■ What you should do
Reproduce each line of the following material exactly, omitting the images.

■ Records for the exercise

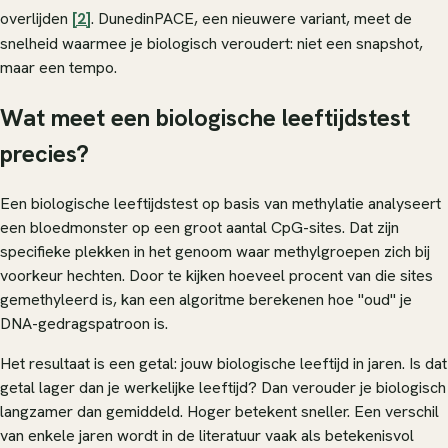
overlijden
[2]
. DunedinPACE, een nieuwere variant, meet de
snelheid waarmee je biologisch veroudert: niet een snapshot,
maar een tempo.
Wat meet een biologische leeftijdstest
precies?
Een biologische leeftijdstest op basis van methylatie analyseert
een bloedmonster op een groot aantal CpG-sites. Dat zijn
specifieke plekken in het genoom waar methylgroepen zich bij
voorkeur hechten. Door te kijken hoeveel procent van die sites
gemethyleerd is, kan een algoritme berekenen hoe "oud" je
DNA-gedragspatroon is.
Het resultaat is een getal: jouw biologische leeftijd in jaren. Is dat
getal lager dan je werkelijke leeftijd? Dan verouder je biologisch
langzamer dan gemiddeld. Hoger betekent sneller. Een verschil
van enkele jaren wordt in de literatuur vaak als betekenisvol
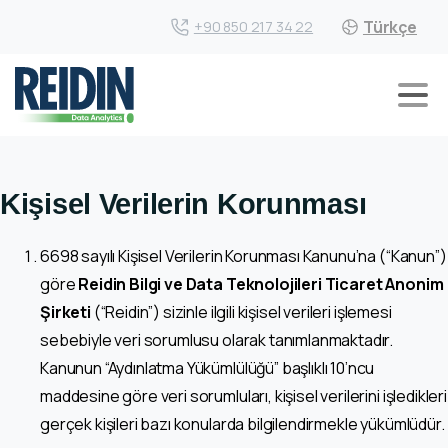
Türkçe
+90 850 217 34 22
Kişisel Verilerin Korunması
6698 sayılı Kişisel Verilerin Korunması Kanunu’na (“Kanun”)
göre
Reidin Bilgi ve Data Teknolojileri Ticaret Anonim
Şirketi
(“Reidin”) sizinle ilgili kişisel verileri işlemesi
sebebiyle veri sorumlusu olarak tanımlanmaktadır.
Kanunun “Aydınlatma Yükümlülüğü” başlıklı 10’ncu
maddesine göre veri sorumluları, kişisel verilerini işledikleri
gerçek kişileri bazı konularda bilgilendirmekle yükümlüdür.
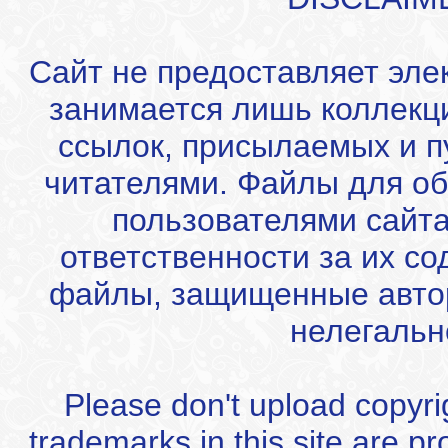
Сайт не предоставляет эле
занимается лишь коллекц
ссылок, присылаемых и 
читателями. Файлы для об
пользователями сайта
ответственности за их с
файлы, защищенные автор
нелегальн
Please don't upload copyrigh
trademarks in this site are p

■ Reply
overlijden
[2]
. DunedinPACE, een nieuwere variant, meet de
snelheid waarmee je biologisch veroudert: niet een snapshot,
maar een tempo.
Wat meet een biologische leeftijdstest
precies?
Een biologische leeftijdstest op basis van methylatie analyseert
een bloedmonster op een groot aantal CpG-sites. Dat zijn
specifieke plekken in het genoom waar methylgroepen zich bij
voorkeur hechten. Door te kijken hoeveel procent van die sites
gemethyleerd is, kan een algoritme berekenen hoe "oud" je
DNA-gedragspatroon is.
Het resultaat is een getal: jouw biologische leeftijd in jaren. Is dat
getal lager dan je werkelijke leeftijd? Dan verouder je biologisch
langzamer dan gemiddeld. Hoger betekent sneller. Een verschil
van enkele jaren wordt in de literatuur vaak als betekenisvol
Türkçe
+90 850 217 34 22
Kişisel Verilerin Korunması
6698 sayılı Kişisel Verilerin Korunması Kanunu’na (“Kanun”)
göre
Reidin Bilgi ve Data Teknolojileri Ticaret Anonim
Şirketi
(“Reidin”) sizinle ilgili kişisel verileri işlemesi
sebebiyle veri sorumlusu olarak tanımlanmaktadır.
Kanunun “Aydınlatma Yükümlülüğü” başlıklı 10’ncu
maddesine göre veri sorumluları, kişisel verilerini işledikleri
gerçek kişileri bazı konularda bilgilendirmekle yükümlüdür.
Сайт не предоставляет эле
занимается лишь коллекц
ссылок, присылаемых и 
читателями. Файлы для об
пользователями сайта
ответственности за их с
файлы, защищенные автор
нелегальн
Please don't upload copyrigh
trademarks in this site are p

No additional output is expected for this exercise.